To me that speaks to the question of why this investigation is necessary. Certainly, a lessening of competition would be a concern if customers then had to pay higher prices, or their choices were more restricted, or if other services from festivals to cafes were put at risk, and the Commission is required to answer this point. The question the Commission is not required to answer is if a lessening of competition is in itself a bad thing.
So on one side, the Commission is considering that a lessening of competition will mean higher prices, and is not accepting the evidence that their only proposed solution would cause all of the problems it sets out to solve, and more. This also rests with the question the Commission asked, which as I understand it is whether selling a cinema would solve the problem of lessening competition. Of course it would, but they are legally obliged to ask the wrong question and seemingly everyone else is powerless to step in and ask the right one.
2. The OFT’s initial report indicated that Cineworld and Picturehouse operate in different markets
This is not the case: paragraph 110 of the OFT’s report of June 5 referring the merger to the CC states: “The OFT has analysed the transaction against a market for film exhibition services in this case. It has considered whether it is appropriate to segment this wider market by art-house and multiplex cinema. The parties failed to provide sufficient evidence in support of their arguments that the product market should be further segmented.”
Indeed it does. Some other paragraphs from that OFT report on 5th June. Here’s paragraph 18.
The OFT notes that multiplexes are free to screen any type of content on their screens, subject to agreement with the film distributor. A third party competitor has noted that they will program a screen according to local demand characteristics. As such, if an art-house cinema is performing well in the area, they may increase the amount of specialist content they exhibit.
And paragraph 25.
The OFT acknowledges that the merging parties appear to supply a differentiated offering and service, and may have different average customer demographics who have different reasons for visiting the cinema. Nevertheless, the evidence available to the OFT, as outlined in detail as part of the competitive assessment below, despite the differentiated offering, points to the merging parties competing and, in some cases, competing to a significant degree.
So there were some fine margins in this decision in the first place.
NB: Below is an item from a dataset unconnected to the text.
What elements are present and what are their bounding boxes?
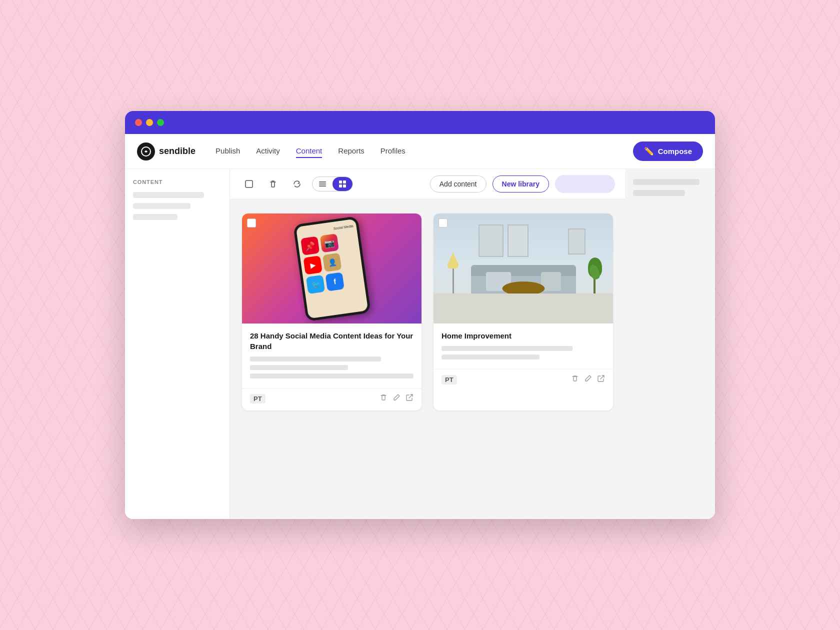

For anyone wishing to buy one of the small capacity cinemas being put on sale, paragraph 28 might give them pause for thought:
Smaller size cinemas may also, to some extent, have limited ability to exert a competitive constraint on multiplex cinemas due to possible capacity constraints at peak times. However, multiplex cinemas do not suffer capacity constraints to the same degree as smaller cinemas; their size and location do not limit their ability to exert a competitive constraint on smaller sized cinemas.
A reminder that in Cambridge, for example, the Picturehouse has around 500 seats where the two multiplexes both have over 1,700. It’s clear to everyone, except some small groups of committe members, that these cinemas are more successful the more they are able to differentiate their offering, and any potential purchasers who don’t manage to make this differentiation are likely to struggle, as previous owners in Bury St Edmunds have. It’s also clear to anyone paying attention that the potential purchasers don’t currently differentiate their offering to anywhere near this extent.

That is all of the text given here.